なんで妖怪なんぞに治療されなアカンねん!」
「こ、こら! 私も嫌です! でも若の御命令なんだから仕方が無いでしょ!!」
おー…これはこれは…面白い組み合わせだな。あんなに陰陽師のこと怖がってたのに、つららがリクオの命令で何とかゆらを治療しようとしている。
「にしてもスゲェ嫌がりようだな」
ハハハと笑うお父さんと一緒に、部屋の外から見守る。
『…あ、楽しいこと思いついた。』
「…お前が楽しいことって言うとロクなことじゃない気がするけどな。」
一言多いっつーの。まぁいいや。
『つらら、私がゆらを治療するよ。』
そう言ってつららと場所を変わってもらう。
「ええっちゅーに! 誰がやっても妖怪に越したことはないねん!! そもそも妖怪のクセにアンタらイケシャーシャーと学校来て…! 滅し…」
『ゆーらーちゃんっ』
札を構えるゆらの両手首を掴み、そのまま押し倒す。下にいるゆらの顔はりんごのように真っ赤な顔をしている。
「な…ななな! 何するんや!!」
「お嬢っ!? 何して……」
『クスッ…大人しく治療されるのと、今から私に襲われるの…どっちがいーい?』
ゆらの両手首を片手で押さえつつ、もう一方の片手でゆらの顎をクイッとする。
「な……やややややめい!!」
『答えないなら……食べちゃおっきゃあぁ!!』
「…お前さんもそんな女の子らしい悲鳴が出来たんだねぇ。」
『なっ、ちょ、普通女の子のケツを蹴る!?』
「ケツじゃなくてお尻と言うのが女の子だ。」
『それもそうだ。』
ゆらちゃんが照れて慌てる様子を楽しんでいれば、お父さんにお尻をドンと蹴られました。
『イイところだったのに…』
「お前は一体何がしたいんだ?」
『…さぁ? 取り敢えず可愛い良い子ちゃんはからかって苛めたいかも』
「お前はいつからそんな変態になったんだ?」
『お父さんの子に生まれた時点で変態になるのは必然的運命でしょう?
…痛い痛い痛い! あれ? やっぱ痛くないかもっ、あっ、やっぱ痛い!』
本当のこと言っただけなのに!! 関節技のタブルリストロックをかけられる。いってぇー!!
「ん? どーするんだ? 鯉菜ちゃんよォ…このまま次の関節技に移っても…」
『ごめんなさい! 嘘です!! 事実だけど嘘だからやめて!』
「いや、それ謝ってねぇだろ。」
『にゅぁぁあああ!!!?』
「ええかげんにせいっ! もうええっちゅーねん!!
……何してるん?」
関節技をかけられていれば、ゆらが勢い良く庭に出てきた。…どうやら氷麗の治療の途中で逃げてきたようだ。いかんなぁ。
『…取り敢えず陰陽師さん。私にさっきから関節技をかけてくるこの極道親父を滅してくれへん?』
「……自分で何とかしい。
さっきの仕返しや(ボソッ)」
うっそーん。正にハートブロークン……。
「…残念だったな、りーな☆」
『……てへ☆』
覚悟はいいなという言葉と共に、私の悲鳴が響きわたる…しかし助けてくれるものは誰もいない。なんてこった。
ちなみに、
一方のゆらは夜リクオと対峙している。
「納得できんかったら撃つ。
奴良君らは人間? 妖怪?」
おいこらロックマン。
…ん? ゆらは女だからロックウォマンか。なに人の弟にコイキングを向けてるんだ。
「昼は人間だが妖怪だよ、今はな。

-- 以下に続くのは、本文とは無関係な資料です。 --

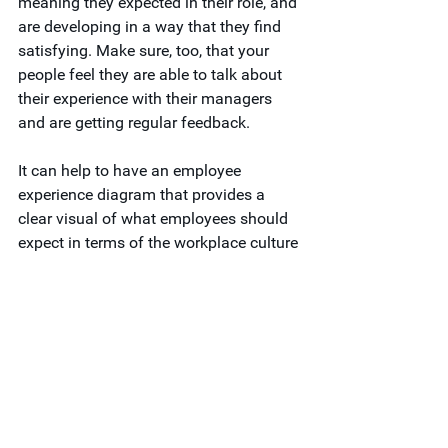
meaning they expected in their role, and 
are developing in a way that they find 
satisfying. Make sure, too, that your 
people feel they are able to talk about 
their experience with their managers 
and are getting regular feedback.
It can help to have an employee 
experience diagram that provides a 
clear visual of what employees should 
expect in terms of the workplace culture 
and how management accessibility 
and feedback delivery will meet these 
expectations. This tool, alongside 
surveys and interviews with team 
members, can ensure expectations are 
being met.
Attract Top Talent with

」
「同一人物……なんやな」
「納得いかねーかい。別人みてーだからな…」
「いや、納得いったわ…あんたが私を助けるってことが繋がらんかったんや。あんたが奴良君やったら全部…繋がるんや。妖怪は悪いことするから妖怪。奴良君やったら納得できる。
何度もありがとうな…優しい奴良君。」
言い終わると同時に、リクオに蹴られて池に落ちるゆら。…女の子に何してんねん親子揃って。
「何するんやー!! あんた最低やなー!!」
「さっさと帰れ京都に……」
……照れ屋だなぁ、リクオは。カワユス。
「…今のは悪行やで!
帰ってきたら…今の分滅したる!!」
「へぇ 楽しみにしとく」
『ゆらちゃん。』
ズカズカと去っていくゆらを呼び止める。
「何や! …ってアンタらいつまでソレしとるん?」
『知らんがな。それより…コーラの中に飴とか入れちゃあ駄目よ? 面白いことになるから。』
「「「は?」」」
リクオとお父さん、そしてゆらが綺麗にハモる。お父さんはハモらなくていいから早く私を解放して下さいな。
『そんじゃ、気をつけて帰ってね。』
「…う、うん、悪行したらアカンで!?」
『大丈夫。ゆらちゃんにしか悪行しないから。
愛を込めて。』
「いらんわ!!」
ーーーーーーーーーーーー
電車の中にて・・・
(「・・・なんやて!?この飴をコーラん中に入れるだけでええんか!お兄ちゃんもいいところあるやん!!って、ぎゃあああああああ!!!!!」)
結局鯉菜の助言は虚しくも…ゆらを助けることは出来なかった。